Statistics: The BA in Statistics provides flexible and rigorous training in statistics for a wide range of career paths in industry or further graduate studies.
Data Science: Jointly offered with Computer Science & Engineering (CSE), the BA in Data Science offers students the formal foundation needed to understand the applicability and consequences of the various approaches to analyzing data with a focus on statistical modeling and machine learning.

Both programs are offered as a prime or a double major. In addition, SDS offers a Minor in Statistics and an Accelerated BA/MA in Statistics.
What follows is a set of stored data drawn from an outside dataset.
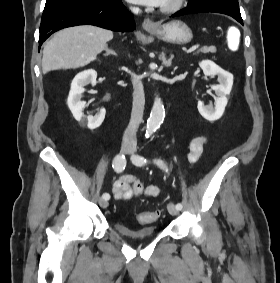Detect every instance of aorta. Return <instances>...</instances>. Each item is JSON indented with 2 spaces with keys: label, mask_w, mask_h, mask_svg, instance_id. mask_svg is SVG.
<instances>
[{
  "label": "aorta",
  "mask_w": 280,
  "mask_h": 283,
  "mask_svg": "<svg viewBox=\"0 0 280 283\" xmlns=\"http://www.w3.org/2000/svg\"><path fill=\"white\" fill-rule=\"evenodd\" d=\"M165 117V110L161 99L156 96L154 104L147 120L146 135L153 134L162 124Z\"/></svg>",
  "instance_id": "obj_1"
}]
</instances>
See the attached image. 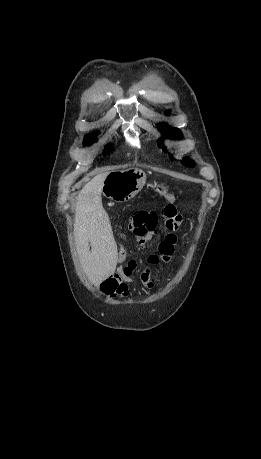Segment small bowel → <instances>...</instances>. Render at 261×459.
Wrapping results in <instances>:
<instances>
[{
  "label": "small bowel",
  "mask_w": 261,
  "mask_h": 459,
  "mask_svg": "<svg viewBox=\"0 0 261 459\" xmlns=\"http://www.w3.org/2000/svg\"><path fill=\"white\" fill-rule=\"evenodd\" d=\"M133 231L132 228H129ZM134 232V231H133ZM137 242L144 248L148 242L155 239L156 234L154 231L147 232L145 234L135 233ZM177 243L176 238H167L166 234L164 238L158 243L157 252L151 253L148 256V266L144 267L139 272V280L146 289H152L154 286L151 265H156L160 261L165 263H171L175 245ZM136 268L135 261L131 260L125 267H119L116 273L111 274L101 283V291L113 298H126L130 293L129 284L133 283L132 273Z\"/></svg>",
  "instance_id": "1"
}]
</instances>
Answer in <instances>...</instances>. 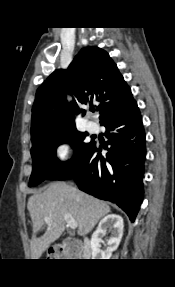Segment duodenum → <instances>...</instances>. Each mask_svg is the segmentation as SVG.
<instances>
[{
  "label": "duodenum",
  "instance_id": "obj_1",
  "mask_svg": "<svg viewBox=\"0 0 175 287\" xmlns=\"http://www.w3.org/2000/svg\"><path fill=\"white\" fill-rule=\"evenodd\" d=\"M81 250H82V255H86V256L89 255V245H88V241L86 239L83 242ZM81 250H80V252H81Z\"/></svg>",
  "mask_w": 175,
  "mask_h": 287
}]
</instances>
All our programs are flexible enough to allow a broad range of double majors or major/minor combinations. Majors are encouraged to complete additional work in other related areas.
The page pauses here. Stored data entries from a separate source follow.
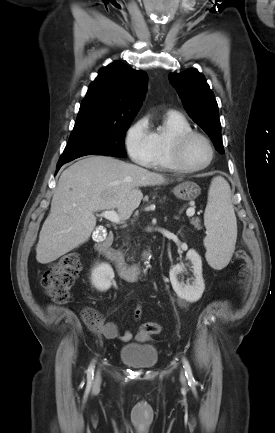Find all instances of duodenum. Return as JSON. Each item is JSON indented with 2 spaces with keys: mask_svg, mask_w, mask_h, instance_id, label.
Here are the masks:
<instances>
[{
  "mask_svg": "<svg viewBox=\"0 0 275 433\" xmlns=\"http://www.w3.org/2000/svg\"><path fill=\"white\" fill-rule=\"evenodd\" d=\"M114 235L112 233L99 236L96 239V249L105 256L115 267L118 275L126 281H136L144 274L139 264H129L112 248Z\"/></svg>",
  "mask_w": 275,
  "mask_h": 433,
  "instance_id": "duodenum-1",
  "label": "duodenum"
}]
</instances>
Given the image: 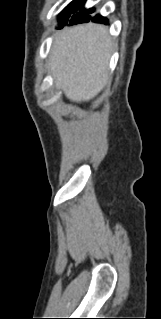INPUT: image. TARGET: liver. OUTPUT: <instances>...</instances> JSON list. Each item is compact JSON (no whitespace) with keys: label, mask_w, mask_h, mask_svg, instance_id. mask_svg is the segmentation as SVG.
Wrapping results in <instances>:
<instances>
[{"label":"liver","mask_w":161,"mask_h":319,"mask_svg":"<svg viewBox=\"0 0 161 319\" xmlns=\"http://www.w3.org/2000/svg\"><path fill=\"white\" fill-rule=\"evenodd\" d=\"M113 42L103 25L87 23L59 32L49 71L57 89L74 102L89 101L106 85Z\"/></svg>","instance_id":"liver-1"}]
</instances>
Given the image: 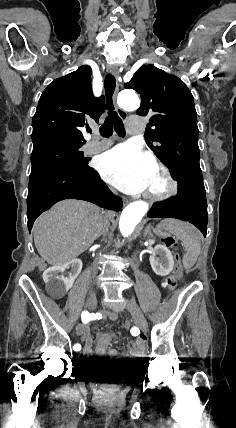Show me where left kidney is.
<instances>
[{
    "instance_id": "left-kidney-1",
    "label": "left kidney",
    "mask_w": 236,
    "mask_h": 428,
    "mask_svg": "<svg viewBox=\"0 0 236 428\" xmlns=\"http://www.w3.org/2000/svg\"><path fill=\"white\" fill-rule=\"evenodd\" d=\"M157 256H160V258H157ZM149 260L151 268L157 276H168L173 270V256L166 246H155Z\"/></svg>"
}]
</instances>
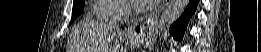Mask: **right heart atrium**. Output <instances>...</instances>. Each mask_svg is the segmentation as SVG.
<instances>
[{"label":"right heart atrium","mask_w":261,"mask_h":52,"mask_svg":"<svg viewBox=\"0 0 261 52\" xmlns=\"http://www.w3.org/2000/svg\"><path fill=\"white\" fill-rule=\"evenodd\" d=\"M128 15V12L127 11H124L123 13H122V16H127Z\"/></svg>","instance_id":"obj_1"}]
</instances>
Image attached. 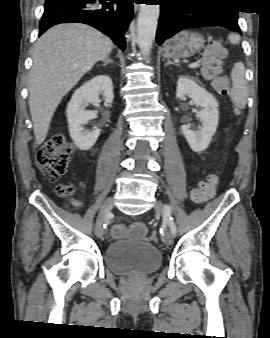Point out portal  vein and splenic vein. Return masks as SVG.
I'll return each instance as SVG.
<instances>
[{
    "instance_id": "18ae733b",
    "label": "portal vein and splenic vein",
    "mask_w": 270,
    "mask_h": 338,
    "mask_svg": "<svg viewBox=\"0 0 270 338\" xmlns=\"http://www.w3.org/2000/svg\"><path fill=\"white\" fill-rule=\"evenodd\" d=\"M200 66V64L198 63V62H193V63H190L189 64V67L190 68H197V67H199Z\"/></svg>"
}]
</instances>
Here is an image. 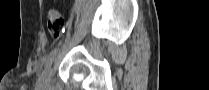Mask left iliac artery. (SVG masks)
<instances>
[{"label": "left iliac artery", "mask_w": 209, "mask_h": 90, "mask_svg": "<svg viewBox=\"0 0 209 90\" xmlns=\"http://www.w3.org/2000/svg\"><path fill=\"white\" fill-rule=\"evenodd\" d=\"M59 51V47H55L51 52L50 54L47 56V59H46V65L47 66H50L52 61L54 60V58L56 57L57 53Z\"/></svg>", "instance_id": "44dca946"}]
</instances>
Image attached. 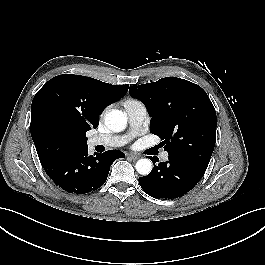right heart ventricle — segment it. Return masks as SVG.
Listing matches in <instances>:
<instances>
[{
    "mask_svg": "<svg viewBox=\"0 0 265 265\" xmlns=\"http://www.w3.org/2000/svg\"><path fill=\"white\" fill-rule=\"evenodd\" d=\"M127 101H136V100L129 99V100H127Z\"/></svg>",
    "mask_w": 265,
    "mask_h": 265,
    "instance_id": "obj_1",
    "label": "right heart ventricle"
}]
</instances>
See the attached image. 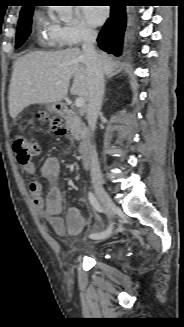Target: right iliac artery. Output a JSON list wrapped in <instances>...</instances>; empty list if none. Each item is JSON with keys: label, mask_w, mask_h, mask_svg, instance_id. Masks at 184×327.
<instances>
[{"label": "right iliac artery", "mask_w": 184, "mask_h": 327, "mask_svg": "<svg viewBox=\"0 0 184 327\" xmlns=\"http://www.w3.org/2000/svg\"><path fill=\"white\" fill-rule=\"evenodd\" d=\"M88 199L90 201V204L93 206V208L96 211L101 212V213L104 212L103 207L97 201L95 195L92 192H89L88 193ZM112 229H113V223H111L109 225V227L107 228V230H105L103 232L90 234V238H92V239H103V238H106L107 236H109L111 234Z\"/></svg>", "instance_id": "1"}]
</instances>
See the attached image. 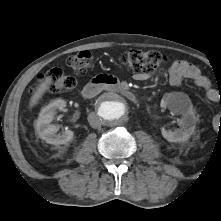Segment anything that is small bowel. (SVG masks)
Segmentation results:
<instances>
[{"label": "small bowel", "mask_w": 221, "mask_h": 221, "mask_svg": "<svg viewBox=\"0 0 221 221\" xmlns=\"http://www.w3.org/2000/svg\"><path fill=\"white\" fill-rule=\"evenodd\" d=\"M134 78L138 81H144L148 78V75L137 73L134 75ZM184 79H189L193 81L196 86L204 89L208 100L212 102L220 100V94L211 88L208 78L201 73L197 66L186 60H176L169 68V83L177 86L181 84Z\"/></svg>", "instance_id": "1"}]
</instances>
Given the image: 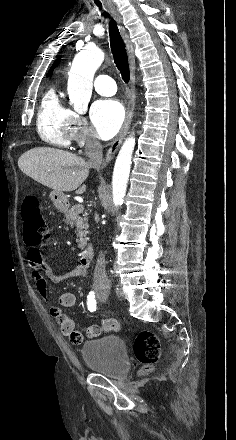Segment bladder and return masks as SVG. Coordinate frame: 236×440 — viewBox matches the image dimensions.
Wrapping results in <instances>:
<instances>
[{"instance_id": "bladder-1", "label": "bladder", "mask_w": 236, "mask_h": 440, "mask_svg": "<svg viewBox=\"0 0 236 440\" xmlns=\"http://www.w3.org/2000/svg\"><path fill=\"white\" fill-rule=\"evenodd\" d=\"M82 358L90 370L116 378L127 373L129 355L120 337L104 336L87 341L81 348Z\"/></svg>"}]
</instances>
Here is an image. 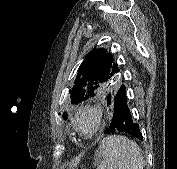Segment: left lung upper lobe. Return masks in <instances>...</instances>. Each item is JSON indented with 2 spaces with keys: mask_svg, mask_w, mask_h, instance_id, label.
Returning <instances> with one entry per match:
<instances>
[{
  "mask_svg": "<svg viewBox=\"0 0 177 169\" xmlns=\"http://www.w3.org/2000/svg\"><path fill=\"white\" fill-rule=\"evenodd\" d=\"M120 67L105 49L94 48L81 63L71 102L77 104L89 97L106 95L113 97L120 88Z\"/></svg>",
  "mask_w": 177,
  "mask_h": 169,
  "instance_id": "left-lung-upper-lobe-1",
  "label": "left lung upper lobe"
}]
</instances>
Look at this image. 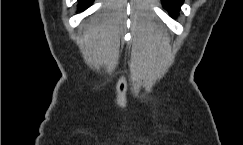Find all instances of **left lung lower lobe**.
<instances>
[{
	"mask_svg": "<svg viewBox=\"0 0 243 145\" xmlns=\"http://www.w3.org/2000/svg\"><path fill=\"white\" fill-rule=\"evenodd\" d=\"M183 0H162L165 9L171 14L176 15L182 5Z\"/></svg>",
	"mask_w": 243,
	"mask_h": 145,
	"instance_id": "1",
	"label": "left lung lower lobe"
}]
</instances>
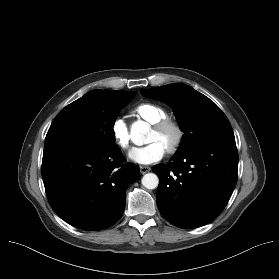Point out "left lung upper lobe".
I'll return each mask as SVG.
<instances>
[{
    "instance_id": "left-lung-upper-lobe-1",
    "label": "left lung upper lobe",
    "mask_w": 279,
    "mask_h": 279,
    "mask_svg": "<svg viewBox=\"0 0 279 279\" xmlns=\"http://www.w3.org/2000/svg\"><path fill=\"white\" fill-rule=\"evenodd\" d=\"M141 94L168 103L184 132L175 155H183L194 147L215 141H235L232 127L221 109L208 97L182 83L153 89Z\"/></svg>"
}]
</instances>
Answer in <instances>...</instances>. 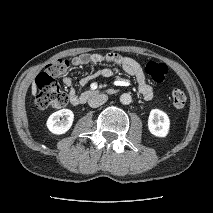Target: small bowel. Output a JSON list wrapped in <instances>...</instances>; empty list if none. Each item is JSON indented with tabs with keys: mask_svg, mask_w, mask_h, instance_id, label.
<instances>
[{
	"mask_svg": "<svg viewBox=\"0 0 213 213\" xmlns=\"http://www.w3.org/2000/svg\"><path fill=\"white\" fill-rule=\"evenodd\" d=\"M71 62L72 65L77 67L89 64H100L103 62H109L113 65H117L121 67L125 73L132 76L136 80L139 92L145 100H151L154 97V90L152 86L147 82L142 66L131 57L120 56L115 53H85L74 56ZM113 74L114 69L112 67H104L91 75L81 78L79 84L81 86H84L95 77L102 76L105 78H109L113 76ZM63 84L69 89L70 103L73 105H77L79 103V94L73 87V80L71 79V77L65 76L63 78Z\"/></svg>",
	"mask_w": 213,
	"mask_h": 213,
	"instance_id": "small-bowel-1",
	"label": "small bowel"
}]
</instances>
Why choose the BA in Statistics? Data permeates every aspect of our lives. The ability to comprehend, synthesize, analyze, extract valuable information, and draw sound conclusions from data is a must-have in almost all human endeavors and activities. Statistics not only facilitates the implementation and evaluation of mathematical and computational models that represent reality but also acknowledges the inherent randomness in data, rendering it indispensable for the making of informed decisions in a wide range of domains.
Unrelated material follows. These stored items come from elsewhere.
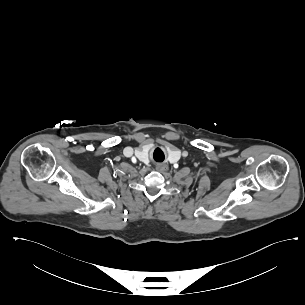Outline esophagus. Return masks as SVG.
<instances>
[{
	"mask_svg": "<svg viewBox=\"0 0 305 305\" xmlns=\"http://www.w3.org/2000/svg\"><path fill=\"white\" fill-rule=\"evenodd\" d=\"M168 165L167 164H163V163H159L156 165V170L157 171H167L168 170Z\"/></svg>",
	"mask_w": 305,
	"mask_h": 305,
	"instance_id": "obj_1",
	"label": "esophagus"
}]
</instances>
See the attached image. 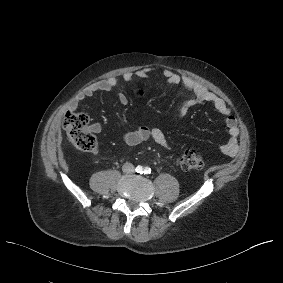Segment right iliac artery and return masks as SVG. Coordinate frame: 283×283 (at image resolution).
<instances>
[{
    "mask_svg": "<svg viewBox=\"0 0 283 283\" xmlns=\"http://www.w3.org/2000/svg\"><path fill=\"white\" fill-rule=\"evenodd\" d=\"M136 172H138V173H143V168H142V166H138L137 168H136Z\"/></svg>",
    "mask_w": 283,
    "mask_h": 283,
    "instance_id": "obj_1",
    "label": "right iliac artery"
}]
</instances>
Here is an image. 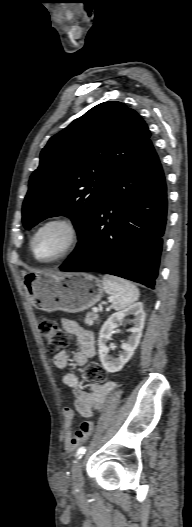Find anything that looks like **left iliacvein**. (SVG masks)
I'll use <instances>...</instances> for the list:
<instances>
[{"mask_svg": "<svg viewBox=\"0 0 192 527\" xmlns=\"http://www.w3.org/2000/svg\"><path fill=\"white\" fill-rule=\"evenodd\" d=\"M72 479L74 481L75 488L80 489L82 487L83 478L81 471V460L74 462L72 467Z\"/></svg>", "mask_w": 192, "mask_h": 527, "instance_id": "1", "label": "left iliac vein"}]
</instances>
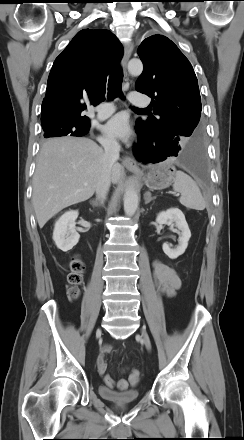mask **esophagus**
Returning a JSON list of instances; mask_svg holds the SVG:
<instances>
[{"label":"esophagus","instance_id":"34e87169","mask_svg":"<svg viewBox=\"0 0 244 440\" xmlns=\"http://www.w3.org/2000/svg\"><path fill=\"white\" fill-rule=\"evenodd\" d=\"M133 48H134V45H133V42H131V41L125 43V45H124V55L122 58V68H123L124 74L127 73V64H128L129 58L132 54ZM122 163L125 167H128V168H132V169L139 168L136 161L129 156L123 157Z\"/></svg>","mask_w":244,"mask_h":440}]
</instances>
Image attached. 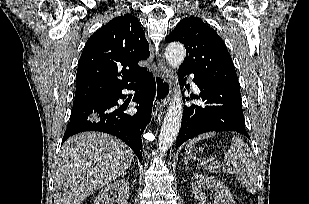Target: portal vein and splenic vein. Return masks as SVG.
<instances>
[{
	"label": "portal vein and splenic vein",
	"mask_w": 309,
	"mask_h": 204,
	"mask_svg": "<svg viewBox=\"0 0 309 204\" xmlns=\"http://www.w3.org/2000/svg\"><path fill=\"white\" fill-rule=\"evenodd\" d=\"M209 161H212V159H211V160H207V162L202 163V165L208 163ZM214 167H215V168H220L221 165H219V163L216 161V162H214Z\"/></svg>",
	"instance_id": "obj_1"
}]
</instances>
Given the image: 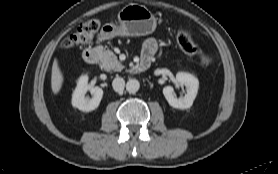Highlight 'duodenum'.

Why choose the BA in Data Science? Data science arises in the midst of a new era of data revolution and the challenges faced by the standard mathematical and statistical approaches when dealing with massive datasets, high dimensionality, and extremely complex data objects. These datasets appear in modern applications ranging from medicine to climatology to social sciences, to name just a few. Students trained in data science are already in high demand across a wide spectrum of industries. Data science is by nature interdisciplinary, requiring the mastery of a variety of skills and concepts, including many traditionally associated with the fields of statistics, computer science, and mathematics. In crafting the BA in Data Science, SDS and CSE have sought to leverage courses that are already taught as much as possible, while at the same time judiciously introducing a handful of new courses that capture unique aspects at the intersection of the two disciplines. The program features a novel practicum component during which students undertake a mentored experience to apply their knowledge and skills in industry or research.

The Accelerated BA/MA in Statistics allows highly qualified undergraduate majors to earn both the BA and MA degrees with two additional semesters of work (i.e., usually a total of five years). Participants can count up to 15 units of 4000-/5000-level coursework earned during the four years of undergraduate study (with grades of B or better) toward the MA course requirements. Counting these 15 units makes it possible to finish the master's requirements in one additional year, but the program is still fast-paced and requires a lot of intense work and careful planning. For more information, visit the Statistics and Data Science page of the graduate Arts & Sciences Bulletin.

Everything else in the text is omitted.